With EBA withdrawal potentially going into effect next year, the country faced “possible economic turmoil…yet you’re focusing on this nonsense,” Monovithya said.
The World Bank has said that the impact of Cambodia losing its duty-free access to the European market could be at least $514-654 million. Suspension could result in garment factory closures and layoffs, affecting hundreds of thousands of workers in the sector.
For the CNRP senior leadership who has promised a homecoming, being stopped at Cambodia’s border was the best-case scenario, both Travouillon and political analyst Ou Virak said.
“If they board a plane and the Cambodian authorities deny this plane permission to land, it will demonstrate their commitment and provide them with the narrative they need,” Travouillon said. “The question is: Will the Cambodian government do them this favour?”
Virak predicted that November 9 would be “an uneventful date.”
Monovithya’s assessment of the slim likelihood of Rainsy’s return was “mostly accurate,” he said.
“I think Sam Rainsy likely won’t be coming to Thailand. He will use the hype to energize his base in South Korea. My guess is that is where he will land a week or two before” November 9, Virak said in an email.

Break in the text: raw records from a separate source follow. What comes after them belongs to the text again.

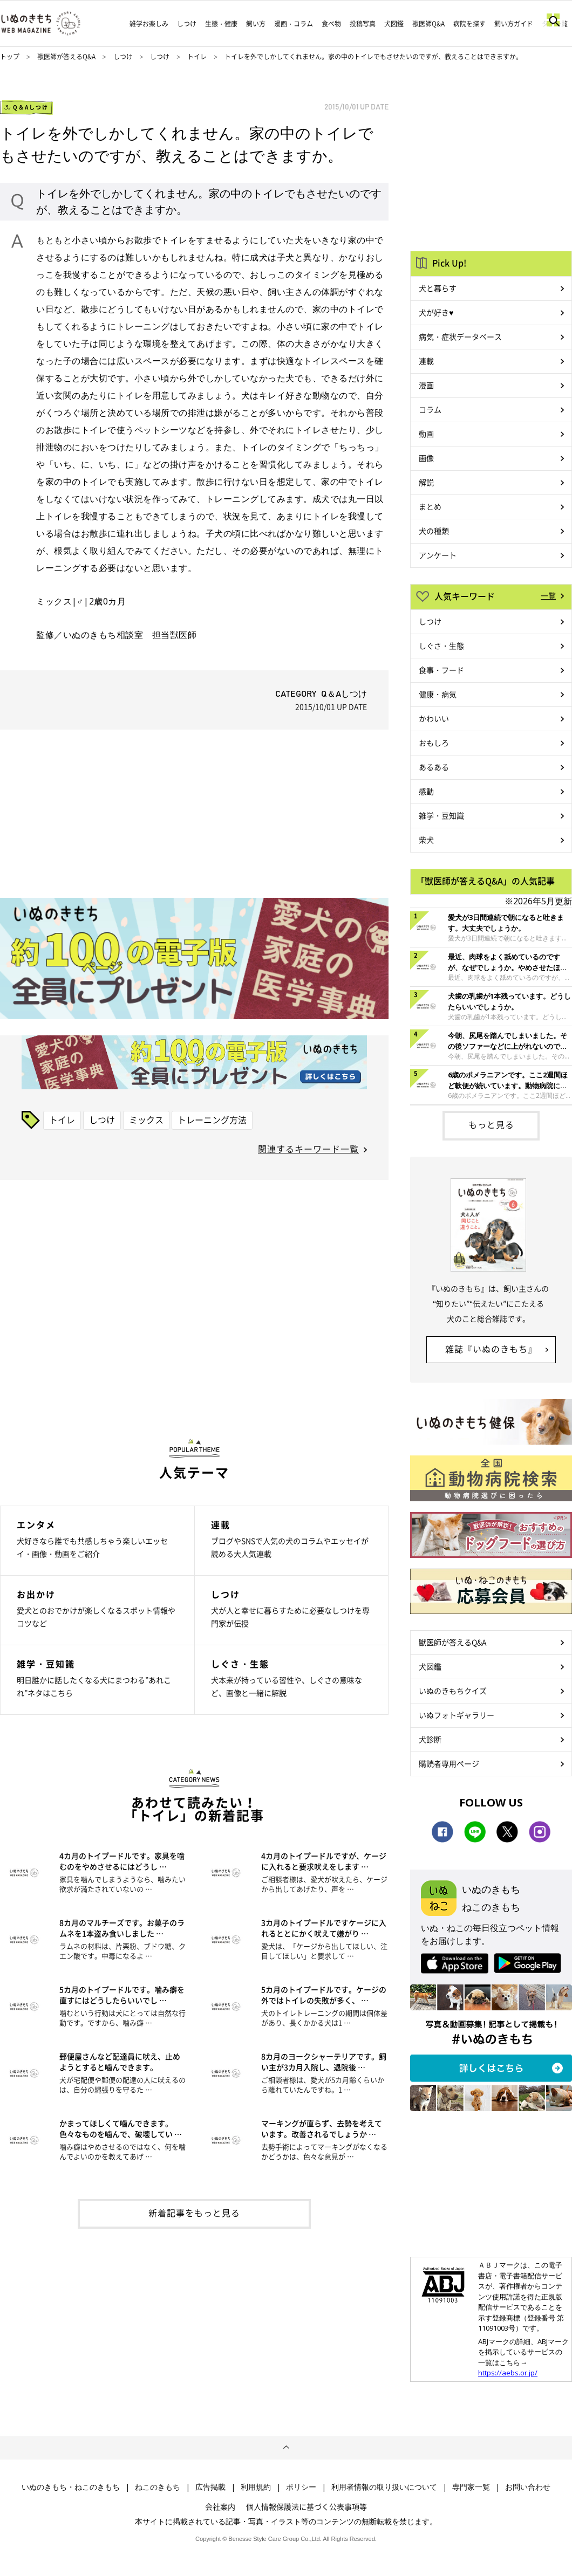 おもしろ (434, 742)
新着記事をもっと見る (194, 2212)
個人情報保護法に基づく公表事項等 (306, 2506)
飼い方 (255, 23)
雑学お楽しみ (149, 23)
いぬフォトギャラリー (456, 1714)
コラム (430, 409)
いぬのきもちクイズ (453, 1690)
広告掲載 (210, 2487)
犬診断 (430, 1739)
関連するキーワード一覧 (308, 1148)
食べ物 (331, 23)
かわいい (434, 718)
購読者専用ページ (449, 1763)
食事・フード (441, 669)
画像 (426, 457)
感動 (426, 791)
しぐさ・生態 (441, 645)
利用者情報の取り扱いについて (384, 2487)
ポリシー (301, 2487)
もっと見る (491, 1124)
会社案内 (220, 2506)
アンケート (438, 554)
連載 (426, 360)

He predicted that Sochua may try to enter Cambodia over a land border and could be stopped in Thailand, but he doubted Rainsy or vice-president Eng Chhai Eang would try the same thing.
“The likely scenario is there will be confusion of what has been truly happening with all these figures but none of them will end up in Cambodia or Cambodia’s jails,” Virak said.
Regarding Monovithya’s critique of her party’s senior leaders, Virak said her statements were no surprise. Her views have been well known publicly, he said.
“Most opposition observers would notice all these barrages of back and forth between the Sam Rainsy and Kem Sokha camps,” he added. “They have been equally brutal against each other as they are with the ruling party.”